Hardcore Henry Review

A man wakes up in a laboratory with no memory and a couple of cybernetic limbs, and is thrust into a violent quest to rescue his kidnapped wife.

by Jonathan Pile |
Published on
Release Date:

08 Apr 2016

Original Title:

Hardcore Henry

Films with sections seen from a first-person viewpoint are nothing new. The Rock’s marines-on-Mars video game adaptation Doom did it more than a decade ago. Lady In The Lake, a Raymond Chandler adaptation, was shot entirely like that, and that was in 1947. Still, it’s rare enough to be proclaimed as a selling point, which is exactly what’s been done with Hardcore Henry — billed as the first action film to do it all the way through to avoid awkward Lady In The Lake pedantry.

As the bodies stack up, in inverse correlation to your interest levels, you’ll wish you could turn the damn thing off.

Henry, our protagonist (you, ostensibly), wakes up with no memory, no voice and with his wife, Estelle, a budget Jennifer Lawrence (actually Haley Bennett), attaching cybernetic limbs in a sci-fi operating room. This facility is then attacked. Henry just manages to escape, but not before his wife is kidnapped by the bleached blond villain, who appears to have telekinetic powers for some reason. And so begins an increasingly tedious and violent adventure through a Russian city and its surroundings, taking in such video-game cliché locations as ‘strip club’, ‘the woods’ and ‘crumbling building’, with Sharlto Copley in various guises (punk, British solider, homeless man) as your guide.

In essence, it is a first-person shooter in cinematic form, but even if you’d gladly watch a stream of Battlefield 4 on Twitch for 90 minutes, you should still pause before seeing this. Because the filmmakers fundamentally seem to misunderstand how the human eye works, in that, it can move within its socket. So just because you shake your head, it doesn’t mean what you’re looking at will also move from left to right (go on, try it — naturally your eyes will stayed focused on one spot). It’s the same for running, climbing up buildings or leaping from one moving vehicle to another — the film presents these as disorientating experiences when, in reality, they (or at least the first two) are anything but. How would anyone go for a jog round the park if they saw the same juddery way Henry is presented as seeing? It would be chaos.

Could this be forgiven if there was an engaging story to follow? Or even a sense of fun? It’s a moot point, because there isn’t.
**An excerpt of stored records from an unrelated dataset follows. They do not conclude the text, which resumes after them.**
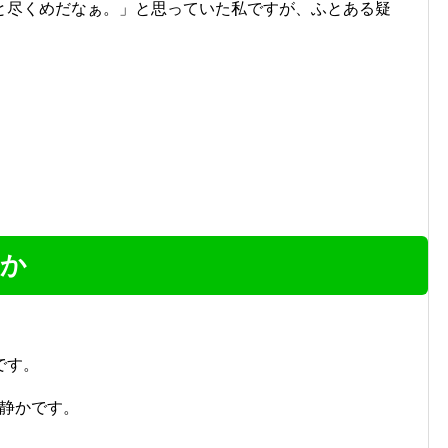
と尽くめだなぁ。」と思っていた私ですが、ふとある疑
のか
です。
ても静かです。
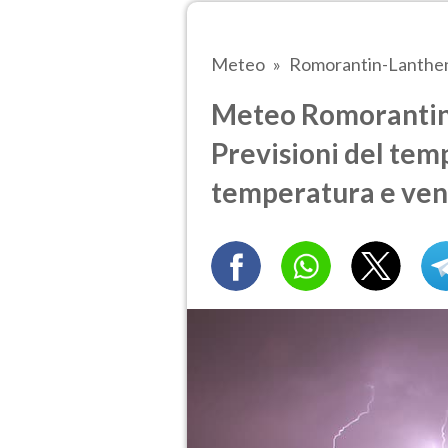
Meteo
Romorantin-Lanthe
Meteo Romorantin
Previsioni del temp
temperatura e ven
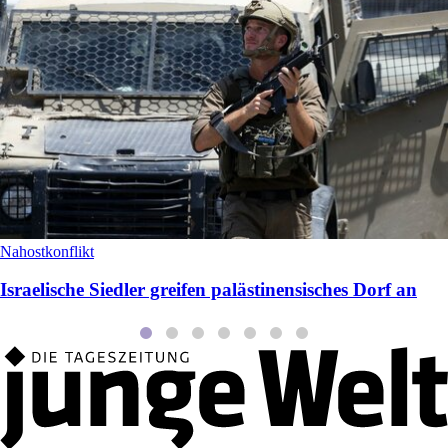
Nahostkonflikt
Israelische Siedler greifen palästinensisches Dorf an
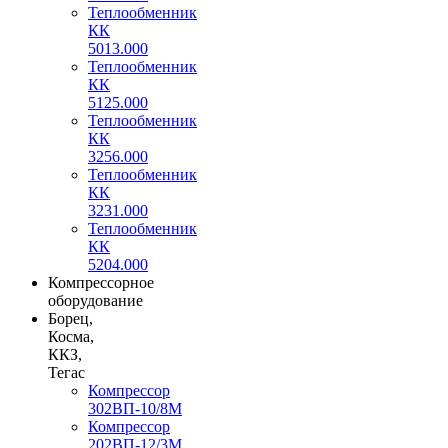
Теплообменник
КК
5013.000
Теплообменник
КК
5125.000
Теплообменник
КК
3256.000
Теплообменник
КК
3231.000
Теплообменник
КК
5204.000
Компрессорное
оборудование
Борец,
Косма,
ККЗ,
Тегас
Компрессор
302ВП-10/8М
Компрессор
202ВП-12/3М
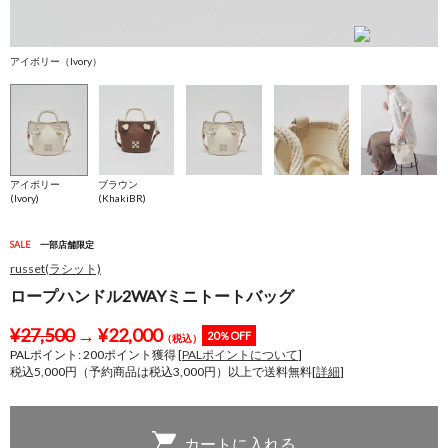
アイボリー（Ivory）
ブ
アイボリー
ブラウン
(Ivory)
(KhakiBR)
SALE
一部店舗限定
russet(ラシット)
ロープハンドル2WAYミニトートバッグ
¥
27,500
→
¥
22,000
20％OFF
（税込）
PALポイント:
200
ポイント獲得 [
PALポイントについて
]
税込5,000円（予約商品は税込3,000円）以上で送料無料[
詳細
]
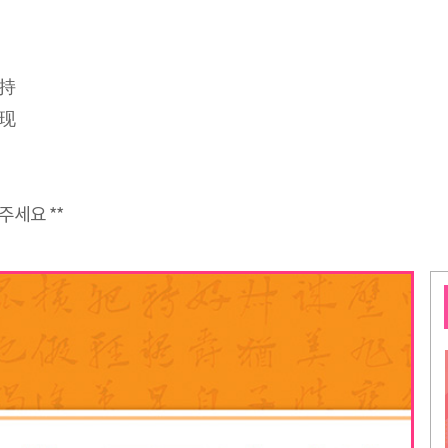
维持
表现
주세요 **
Even the most rushed PS4 shooter is given more consideration than this appears to have been. And as the bodies stack up, almost in exact inverse correlation to your dwindling interest levels, you’ll wish you could do what you do if a game is starting to bore you – just hit a button to turn the damn thing off.

Light on plot, high on braindead action, it turns out there’s a reason hardly any films are shot in first-person view — it’s just not a very good idea.